As an indicator of the success of the spring auctions overall, seven works sold at prices higher than HK$100 million (US$13 million) including works by Louise Bourgeois, Wu Guanzhong, Yoshitomo Nara, Pablo Picasso, and Zhang Daqian, plus the De Beers Blue diamond and an Imperial Seal of the Qianlong Emperor. We present details of these highlights below. More than 30 new auctions records were set at the conclusion of the week.

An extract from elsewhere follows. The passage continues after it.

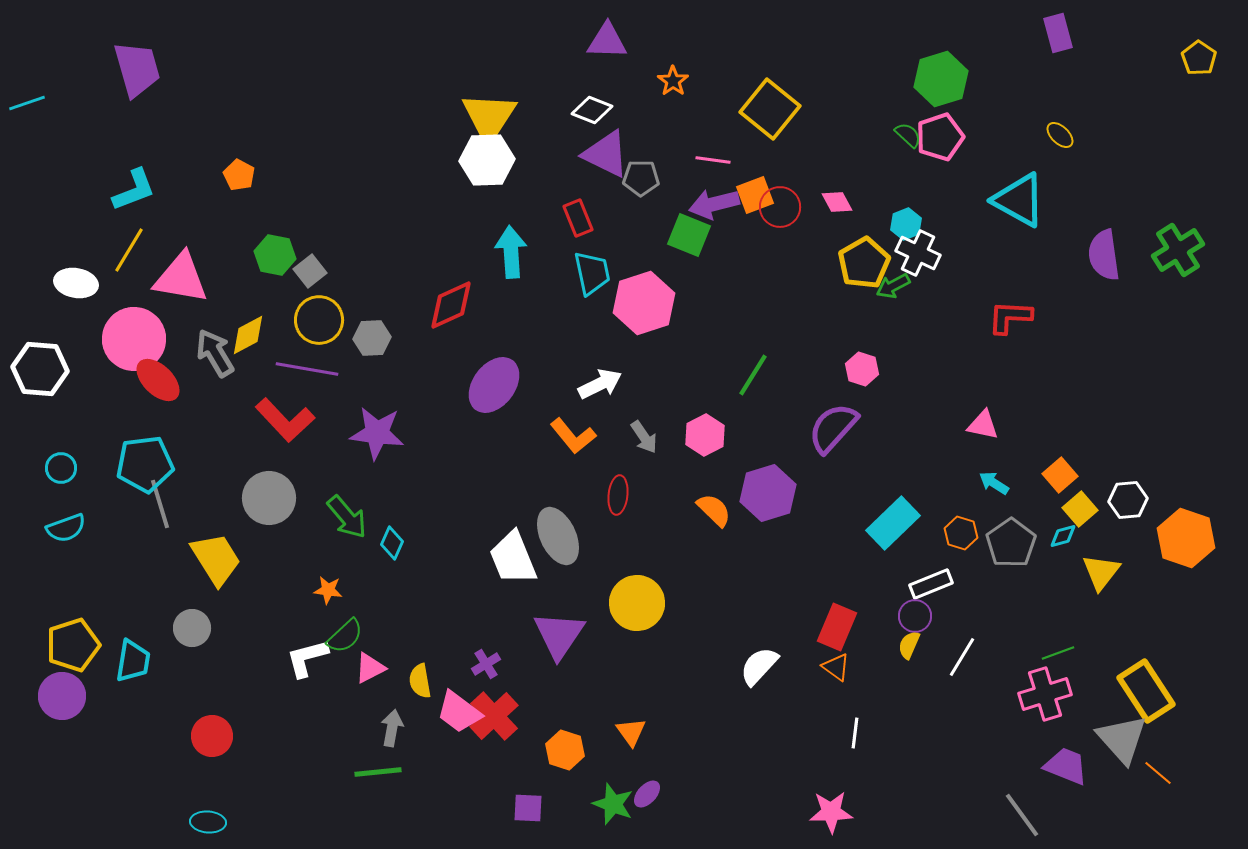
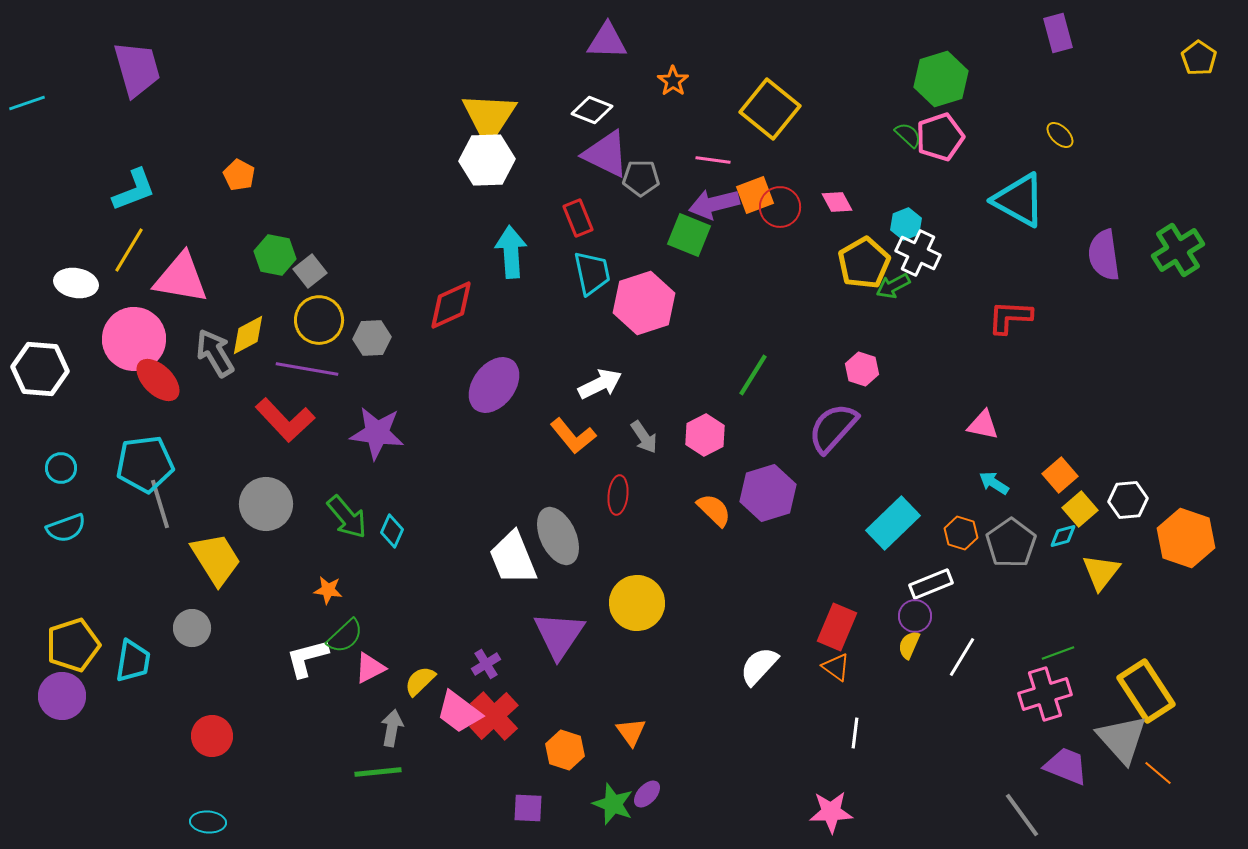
gray circle at (269, 498): moved 3 px left, 6 px down
cyan diamond at (392, 543): moved 12 px up
yellow semicircle at (420, 681): rotated 56 degrees clockwise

Participation in Hong Kong auctions has been on the rise, as Sotheby's takes the lead in fostering an emerging collector base, driving strong results across all board, with a combined sell-through rate of 88% and a record high percentage of younger bidders. The wide range of offerings attracted a diversity of buyers with 24% of bidders new to Sotheby’s, and within this group more than half were younger than age 40. Millennials accounted for about a third of all bidders across the sales and Gen-Z collectors made their presence felt in Contemporary Art.
The success of the series also reflect the expansion of online sales and new digital formats, all of which worked to broaden Sotheby’s client reach. Of the lots sold at auction, 78% went to online buyers, and half of the season’s new bidders participated in auctions online. Digital platforms continue to be a key area of client engagement with unique visitor traffic to our website reaching an all-time high. Interactive virtual tours on sothebys.com attracted thousands of viewers in the lead up and during the sales.
"We are proud to be the first to set such a strong benchmark to Asia’s auction season with a meaningful offering and delivery of the best to our clients."
The ‘De Beers Blue’ gets the crown for the most valuable lot of the season
The largest fancy vivid blue diamond offered at auction, the dazzling 15.10 carat step-cut jewel set the benchmark for the diamond market when the De Beers Blue sold for HK$451 million ($57.5 million) to a phone bidder far above its presale projections, placing it among the highest prices achieved for diamonds of any colour. An eight-minute battle between four bidders took the price well beyond the HK$380 million (US$48 million) estimate and almost touched the current record for a blue diamond set in 2016 by The Oppenheimer Blue, which sold for US$57.5 million. A wonder of nature, the De Beers Blue had been cut from an exceptional rough stone discovered at the Cullinan Mine in South Africa in 2021. It re-emerged as the largest vivid blue diamond ever to appear at auction and the largest internally flawless step cut vivid blue diamond that the Gemological Institute of America (GIA) has ever graded. Sotheby’s holds six of the top seven highest prices for Fancy Vivid Blue diamonds and two of the top three prices for diamonds of any colour.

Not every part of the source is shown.